Gender is a journey of self-discovery that language struggles to capture fully.

As young Maia experiences feelings of dissonance between mind and body and finds emself continually baffled by society’s gender conventions, e uses a variety of metaphors to describe what it’s like to feel neither female nor male. These metaphors shift as Maia accrues new experiences and expands eir vocabulary around nonnormative gender identities. At first Maia describes eir gender presentation as a scale, aimed at weighing male traits against female ones, but later updates this to imagine gender as a landscape, affording multiple possibilities at once. At one point Maia voices to a friend that e isn’t cisgender but doesn’t quite feel trans either. It isn’t until early adulthood that Maia encounters Spivak pronouns (the gender-neutral e/em/eir), but still feels shy about asking others to use them and struggles to come out as genderqueer (having a fluid gender identity) to strangers and loved ones alike.

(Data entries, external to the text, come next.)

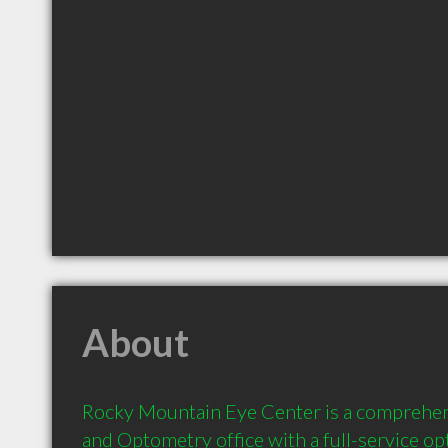
About
Rocky Mountain Eye Center is a comprehe
and Optometry office with a full-service opt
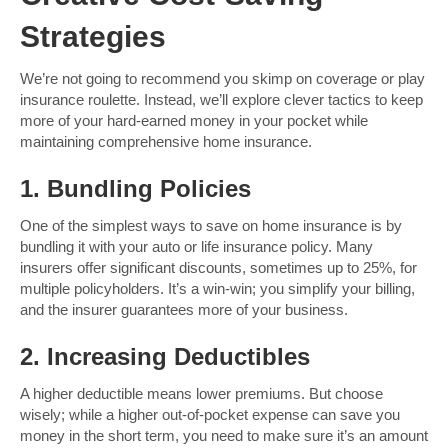
Strategies
We’re not going to recommend you skimp on coverage or play
insurance roulette. Instead, we’ll explore clever tactics to keep
more of your hard-earned money in your pocket while
maintaining comprehensive home insurance.
1. Bundling Policies
One of the simplest ways to save on home insurance is by
bundling it with your auto or life insurance policy. Many
insurers offer significant discounts, sometimes up to 25%, for
multiple policyholders. It’s a win-win; you simplify your billing,
and the insurer guarantees more of your business.
2. Increasing Deductibles
A higher deductible means lower premiums. But choose
wisely; while a higher out-of-pocket expense can save you
money in the short term, you need to make sure it’s an amount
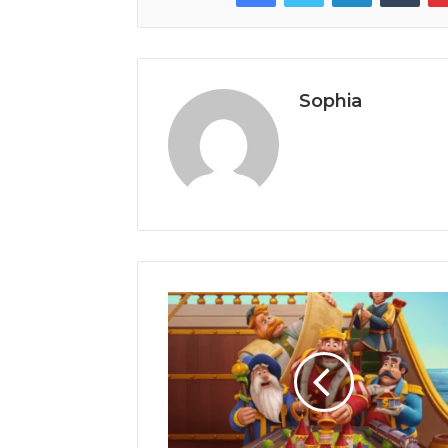
Sophia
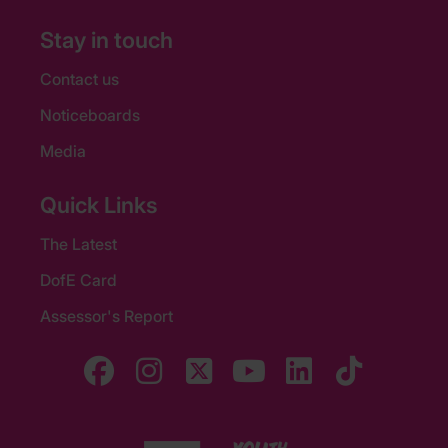
Stay in touch
Contact us
Noticeboards
Media
Quick Links
The Latest
DofE Card
Assessor's Report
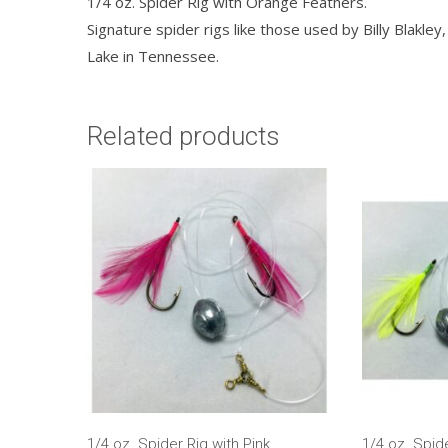
1/4 oz. Spider Rig with Orange Feathers.
Signature spider rigs like those used by Billy Blakl
Lake in Tennessee.
Related products
1/4 oz. Spider Rig with Pink
1/4 oz. Spid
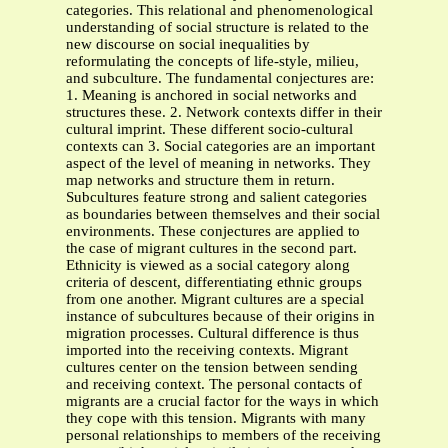
categories. This relational and phenomenological
understanding of social structure is related to the
new discourse on social inequalities by
reformulating the concepts of life-style, milieu,
and subculture. The fundamental conjectures are:
1. Meaning is anchored in social networks and
structures these. 2. Network contexts differ in their
cultural imprint. These different socio-cultural
contexts can 3. Social categories are an important
aspect of the level of meaning in networks. They
map networks and structure them in return.
Subcultures feature strong and salient categories
as boundaries between themselves and their social
environments. These conjectures are applied to
the case of migrant cultures in the second part.
Ethnicity is viewed as a social category along
criteria of descent, differentiating ethnic groups
from one another. Migrant cultures are a special
instance of subcultures because of their origins in
migration processes. Cultural difference is thus
imported into the receiving contexts. Migrant
cultures center on the tension between sending
and receiving context. The personal contacts of
migrants are a crucial factor for the ways in which
they cope with this tension. Migrants with many
personal relationships to members of the receiving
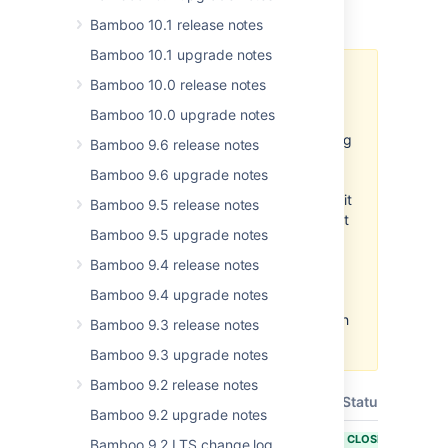
Released on
17 Oct 2018
.
Bamboo 10.1 release notes
Bamboo 10.1 upgrade notes
A
known issue
affects the
Bamboo 10.0 release notes
Repository Commit and the
Bamboo 10.0 upgrade notes
Repository Push tasks. If a build
plan is misconfigured and is being
Bamboo 9.6 release notes
built on every commit in a
Bamboo 9.6 upgrade notes
repository, and the same plan
uses one of these tasks to commit
Bamboo 9.5 release notes
new changes to that repository, it
Bamboo 9.5 upgrade notes
may effectively trigger itself on
every build, falling into an infinite
Bamboo 9.4 release notes
loop of executions. We
Bamboo 9.4 upgrade notes
recommend checking the trigger
configuration of build plans which
Bamboo 9.3 release notes
use the new tasks.
Bamboo 9.3 upgrade notes
Bamboo 9.2 release notes
T
Key
Summary
Status
Bamboo 9.2 upgrade notes
BAM-18184
Documentation
CLOSED
Bamboo 9.2 LTS change log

These experiences show how entrenched language itself can be within a binary system of gender, leaving very little room for possibilities beyond male and female. Even other queer people struggle to understand Maia’s genderqueerness, as when Maia’s lesbian aunt claims that trans and nonbinary youth are rejecting womanhood from a place of internalized misogyny. Even among more generally supportive friends and family, Maia feels relatively alone in eir gender journey, with plenty of queer role models but very few nonbinary ones. As a teacher, Maia reflects on the importance of providing genderqueer youth with the resources and role models that e never had. At the end of the memoir, however, Maia stays silent and doesn’t come out to eir students, underscoring the continued difficulties of articulating oneself as a genderqueer person in a body that is persistently perceived along the gender binary. As this open ending suggests, coming out is never a one-time event or sudden moment of epiphany. It is a complex, ongoing process mediated by imperfect language. 

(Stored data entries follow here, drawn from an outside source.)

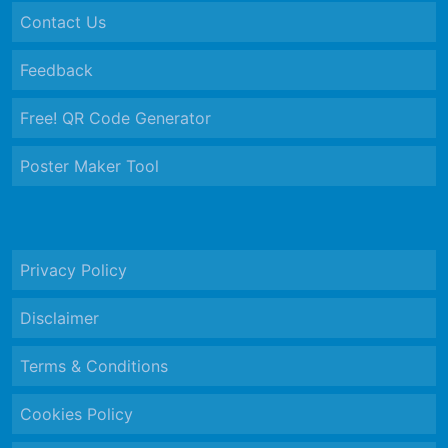
Contact Us
Feedback
Free! QR Code Generator
Poster Maker Tool
Privacy Policy
Disclaimer
Terms & Conditions
Cookies Policy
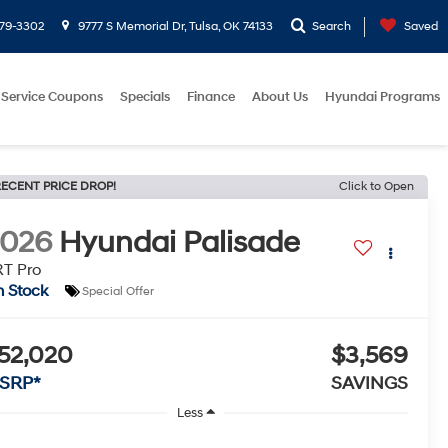
779-3302
9777 S Memorial Dr, Tulsa, OK 74133
Search
Saved
Service Coupons
Specials
Finance
About Us
Hyundai Programs
ECENT PRICE DROP!
Click to Open
2026
Hyundai Palisade
T Pro
n Stock
Special Offer
52,020
$3,569
SRP*
SAVINGS
Less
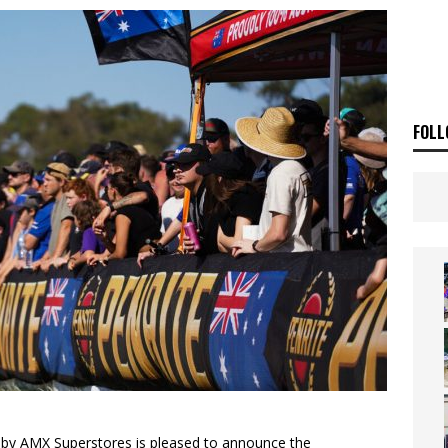
E BUSH HITS WARWICK
NEWS
OF THE STARS
NEWS
FOLL
by AMX Superstores is pleased to announce the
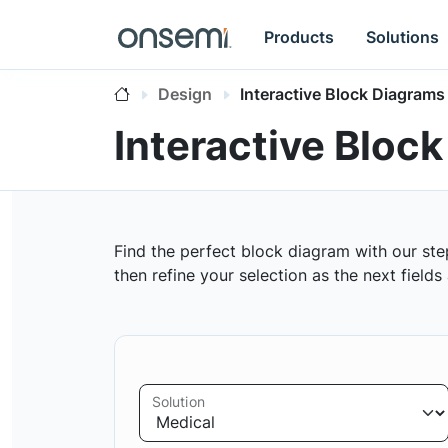
Products
Solutions
Design
Interactive Block Diagrams
Interactive Bloc
Find the perfect block diagram with our ste
then refine your selection as the next field
Solution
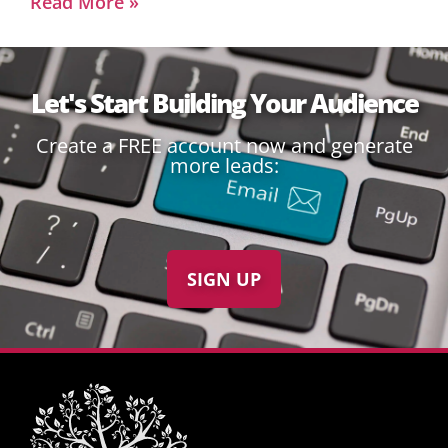
Read More »
Let's Start Building Your Audience
Create a FREE account now and generate
more leads:
SIGN UP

A person’s gender identity is expressed by their body not determined by it. 

While Maia does not use the term “gender dysphoria” until late in the memoir, e experiences some version of this feeling all throughout childhood and adolescence. The advent of eir period and first Pap smear exam are disquieting moments for Maia, producing physical pain, tears, and a profound sense of disconnect from eir own body. Maia fantasizes about having a boy’s body, about adopting a gender-neutral name, and about having a male twin. In one scene, lying alone on a hillside at the age of 11 or 12, Maia holds a bundle of grass between eir legs to simulate a penis. As Maia comes to realize, however, e doesn’t really feel like a boy—e just doesn’t want to be seen as a girl. Maia’s experiences show that a person’s body doesn’t determine their identity, since Maia, while perceived by others as a girl, feels like anything but one.

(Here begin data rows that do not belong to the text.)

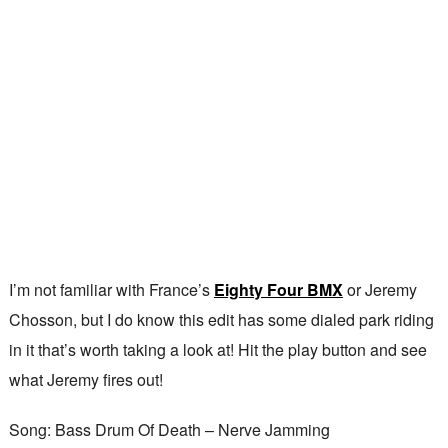
I’m not familiar with France’s
Eighty Four BMX
or Jeremy
Chosson, but I do know this edit has some dialed park riding
in it that’s worth taking a look at! Hit the play button and see
what Jeremy fires out!
Song: Bass Drum Of Death – Nerve Jamming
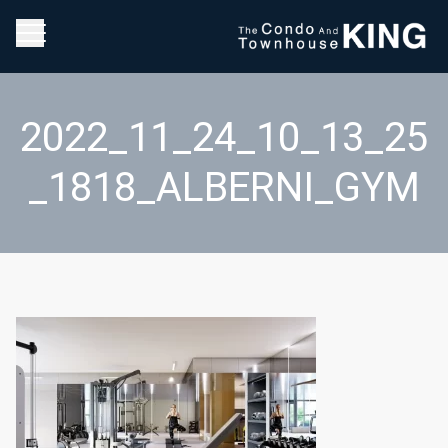
2022_11_24_10_13_25
_1818_ALBERNI_GYM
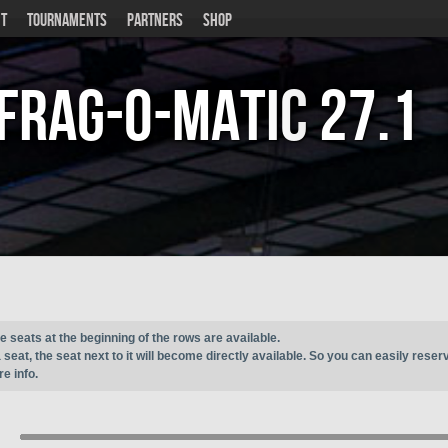
T
TOURNAMENTS
PARTNERS
SHOP
Frag-o-Matic
27.1
e seats at the beginning of the rows are available.
seat, the seat next to it will become directly available. So you can easily reser
e info.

However, Maia eventually comes to see eir body as a source of vital potential rather than as something to be covered up or obscured. Having dressed in boys’ clothes for most of eir life, Maia decides during a trans rights march that e doesn’t want to look like a “bland teenage boy.” Rather, e wants to look specifically genderqueer, and opts for a more colorful and flamboyant “high-fantasy-gay-wizard-prince look.” Maia notes that wearing florals now feels like a triumph since e now has the confidence to dress in clothing that is typically coded feminine without perceiving this as a threat to eir own identity. Maia’s attention to eir appearance, clothing, and body becomes more healthy and affirming the more confident e feels in eir genderqueerness, and e begins to creatively explore new possibilities rather than using masculinity to cover up or negate femininity. For Maia, therefore, identity and self-understanding shape the body, rather than the other way around

Artistic expression can be central to queer becoming for some.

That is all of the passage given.